TASK REQUIREMENTS |
For the entries below, the expected answer is the line with "Die 089 Immobilenmanagement", the line with "máte v košíku, abyste", and every line between them, exactly as written, and nothing more.

(Stored data entries)
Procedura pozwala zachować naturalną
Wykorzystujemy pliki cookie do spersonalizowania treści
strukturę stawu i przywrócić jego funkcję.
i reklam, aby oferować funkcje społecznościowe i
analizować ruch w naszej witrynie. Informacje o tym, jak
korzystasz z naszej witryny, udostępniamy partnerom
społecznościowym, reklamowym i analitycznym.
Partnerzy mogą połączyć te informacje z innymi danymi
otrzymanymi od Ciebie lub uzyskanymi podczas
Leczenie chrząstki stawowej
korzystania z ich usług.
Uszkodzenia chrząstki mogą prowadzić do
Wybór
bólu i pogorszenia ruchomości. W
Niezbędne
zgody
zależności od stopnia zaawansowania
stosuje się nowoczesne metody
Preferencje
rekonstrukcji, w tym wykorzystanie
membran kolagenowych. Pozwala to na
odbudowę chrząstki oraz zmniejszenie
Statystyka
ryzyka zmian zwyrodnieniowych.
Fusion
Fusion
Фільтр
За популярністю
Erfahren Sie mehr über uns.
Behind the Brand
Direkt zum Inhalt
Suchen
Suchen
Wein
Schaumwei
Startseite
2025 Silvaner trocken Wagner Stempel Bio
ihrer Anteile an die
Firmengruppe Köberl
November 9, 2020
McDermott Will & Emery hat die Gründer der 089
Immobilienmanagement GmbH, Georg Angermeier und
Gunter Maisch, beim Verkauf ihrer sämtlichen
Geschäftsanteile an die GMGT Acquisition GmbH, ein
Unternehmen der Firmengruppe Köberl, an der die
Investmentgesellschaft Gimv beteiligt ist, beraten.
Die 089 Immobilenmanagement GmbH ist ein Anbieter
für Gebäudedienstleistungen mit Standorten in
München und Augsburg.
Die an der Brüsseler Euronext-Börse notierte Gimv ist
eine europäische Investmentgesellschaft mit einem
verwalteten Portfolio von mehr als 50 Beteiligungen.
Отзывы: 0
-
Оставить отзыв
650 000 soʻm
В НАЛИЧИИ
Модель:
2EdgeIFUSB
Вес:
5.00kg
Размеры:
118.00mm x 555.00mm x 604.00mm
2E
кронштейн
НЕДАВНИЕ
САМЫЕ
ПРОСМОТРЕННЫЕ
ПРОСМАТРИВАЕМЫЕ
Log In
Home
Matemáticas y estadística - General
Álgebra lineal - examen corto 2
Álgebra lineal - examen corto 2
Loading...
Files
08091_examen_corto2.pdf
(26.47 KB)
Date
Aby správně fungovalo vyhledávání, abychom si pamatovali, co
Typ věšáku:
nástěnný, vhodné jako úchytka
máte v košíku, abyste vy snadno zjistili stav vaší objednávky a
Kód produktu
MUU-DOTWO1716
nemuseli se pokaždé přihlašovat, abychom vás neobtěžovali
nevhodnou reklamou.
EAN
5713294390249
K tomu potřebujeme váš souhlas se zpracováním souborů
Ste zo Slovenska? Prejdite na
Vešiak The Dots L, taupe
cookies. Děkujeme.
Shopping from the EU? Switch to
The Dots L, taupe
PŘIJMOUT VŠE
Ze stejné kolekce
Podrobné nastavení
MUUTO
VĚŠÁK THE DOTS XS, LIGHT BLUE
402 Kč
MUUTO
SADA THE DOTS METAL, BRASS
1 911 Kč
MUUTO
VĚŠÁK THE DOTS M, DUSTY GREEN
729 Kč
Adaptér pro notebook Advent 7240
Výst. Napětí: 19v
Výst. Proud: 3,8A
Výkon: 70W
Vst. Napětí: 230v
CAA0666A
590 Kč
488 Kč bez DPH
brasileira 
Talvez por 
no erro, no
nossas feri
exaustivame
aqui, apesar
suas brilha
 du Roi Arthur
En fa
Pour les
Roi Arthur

TASK RESPONSE |
Die 089 Immobilenmanagement GmbH ist ein Anbieter
für Gebäudedienstleistungen mit Standorten in
München und Augsburg.
Die an der Brüsseler Euronext-Börse notierte Gimv ist
eine europäische Investmentgesellschaft mit einem
verwalteten Portfolio von mehr als 50 Beteiligungen.
Отзывы: 0
-
Оставить отзыв
650 000 soʻm
В НАЛИЧИИ
Модель:
2EdgeIFUSB
Вес:
5.00kg
Размеры:
118.00mm x 555.00mm x 604.00mm
2E
кронштейн
НЕДАВНИЕ
САМЫЕ
ПРОСМОТРЕННЫЕ
ПРОСМАТРИВАЕМЫЕ
Log In
Home
Matemáticas y estadística - General
Álgebra lineal - examen corto 2
Álgebra lineal - examen corto 2
Loading...
Files
08091_examen_corto2.pdf
(26.47 KB)
Date
Aby správně fungovalo vyhledávání, abychom si pamatovali, co
Typ věšáku:
nástěnný, vhodné jako úchytka
máte v košíku, abyste vy snadno zjistili stav vaší objednávky a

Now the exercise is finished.